Per interview with Staff L on 01/11/17 at 11:20AM, Staff L stated that [staff] checks on the Waiting Room Patients every five (5) to ten (10) minutes.
This inconsistency in the reassessment of Waiting Room Patients was confirmed during interview with Staff Members B and C on 01/10/17 at 1:35PM. Staff B stated "The staff is trained to check on patients periodically but there is no specific Policy on reassessing patients in the Waiting Area". Staff C confirmed these findings.
Findings pertinent to (B) above include:
The facility's Policy and Procedure (P&P) titled "Measurement of Vital Signs [VS]" last revised 08/31/16, stated "If a patient presents with a stable primary assessment, including vital signs within normal limits, they are to be repeated every four (4) hours while the patient is waiting a disposition". This Policy refers to all patients who are assigned to a Treatment Area.

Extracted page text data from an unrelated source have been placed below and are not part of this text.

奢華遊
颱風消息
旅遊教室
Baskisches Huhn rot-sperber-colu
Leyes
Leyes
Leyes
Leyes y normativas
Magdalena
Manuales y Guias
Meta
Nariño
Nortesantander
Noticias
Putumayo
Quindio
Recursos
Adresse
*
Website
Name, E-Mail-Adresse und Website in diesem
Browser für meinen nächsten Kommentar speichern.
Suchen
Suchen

Patient #17's Medical Record identified that on 01/10/17 the patient arrived to the ED at 8:44PM after a fall, had initial triage VS performed at 8:52PM, and repeat VS performed on 01/11/17 prior to discharge at 6:31AM. Repeat VS were not performed for approximately nine (9) and a half hours (9) after the initial VS.
Patient #16's Medical Record identified that on 12/28/16 the patient arrived to the ED at 1:09AM, after running out of home oxygen at the assisted living facility, and had initial triage VS performed at 1:45AM. Repeat VS were not performed until 8:38AM, approximately six and a half hours (6) after the initial VS. Discharge VS were performed at 5:02PM, nine (9) hours after the repeat VS.

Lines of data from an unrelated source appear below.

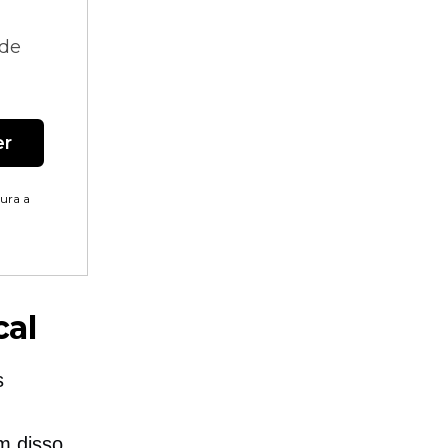
 de
er
tura a
cal
s
m disso,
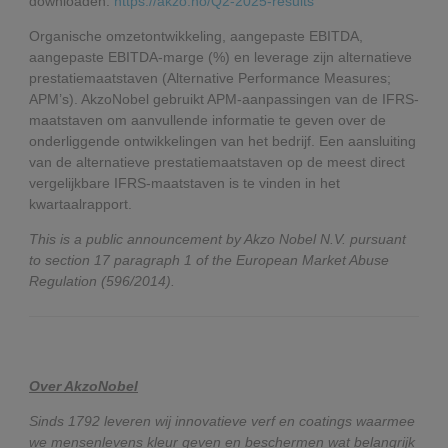
downloaden:
https://akzo.no/Q2-2025-results
Organische omzetontwikkeling, aangepaste EBITDA,
aangepaste EBITDA-marge (%) en leverage zijn alternatieve
prestatiemaatstaven (Alternative Performance Measures;
APM’s). AkzoNobel gebruikt APM-aanpassingen van de IFRS-
maatstaven om aanvullende informatie te geven over de
onderliggende ontwikkelingen van het bedrijf. Een aansluiting
van de alternatieve prestatiemaatstaven op de meest direct
vergelijkbare IFRS-maatstaven is te vinden in het
kwartaalrapport.
This is a public announcement by Akzo Nobel N.V. pursuant
to section 17 paragraph 1 of the European Market Abuse
Regulation (596/2014).
Over AkzoNobel
Sinds 1792 leveren wij innovatieve verf en coatings waarmee
we mensenlevens kleur geven en beschermen wat belangrijk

Similar findings were found in the Medical Record of Patient #14 for the review period of 11/29/16 to 11/30/16.
Per interview of Staff B and Staff M on 01/11/17 at 12:30PM, they stated that only patients with medical issues in the Treatment Areas should have VS repeated every four (4) hours as per their Policy. The current Policy does not distinguish between medical and non-medical patients.